Как в свое время она это сделала для Ива, Эдит поручила Лулу заняться «Компаньонами», включить их в ее программу. Они выступали в первом отделении. Затем она пела с ними «Три колокола», а потом выступала одна.
«Лулу бесится, как только я беру кого-нибудь в свой концерт. Мы с ним немного повоевали, и частично он настоял на своем. Так, на премьере в Париже после возвращения из турне в октябре 1946 года я выступала без «Компаньонов». Это было верное решение, Лулу не ошибся».
Никогда у Эдит не было такой восторженной прессы.

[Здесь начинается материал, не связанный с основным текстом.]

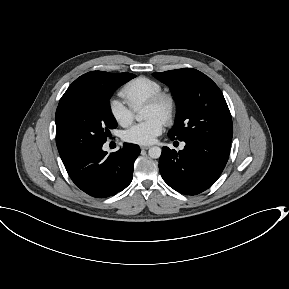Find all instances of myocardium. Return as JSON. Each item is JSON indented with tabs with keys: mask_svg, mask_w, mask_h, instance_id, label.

Начинались «Великие годы Пиаф».
Пьер Луазеле, известный в то время критик Французского радио, писал: «Большая голова, мертвенно-бледное лицо, голос, как бы промытый родниковой водой…» — «Парень спятил, — говорила Эдит. — Разве у меня большая голова!» — «Она выходит на сцену… Простенькое платье, лоб гения, волосы, как плохо наклеенный парик куклы, руки апостола… смиренные глаза — глаза нищенки… потерянный взгляд, как бы просящий защитить от шквала оваций… Девочка, заблудившаяся в лесу… лицо нежное и встревоженное…».
Леон-Поль Фарг писал:
«Она поет, потому что в ней живет песня, потому что в ней живет драма, потому что голос ее полон терзаний… Когда она рассказывает нам о торжестве любви, о жестокости судьбы, об обреченности поступков, о радости света, о роковых законах сердца, она поднимается до высших вибрирующих нот, до тонов чистых и светлых, как мазки божественной кисти на мрачных полотнах Гойи, Делакруа и Форэна…»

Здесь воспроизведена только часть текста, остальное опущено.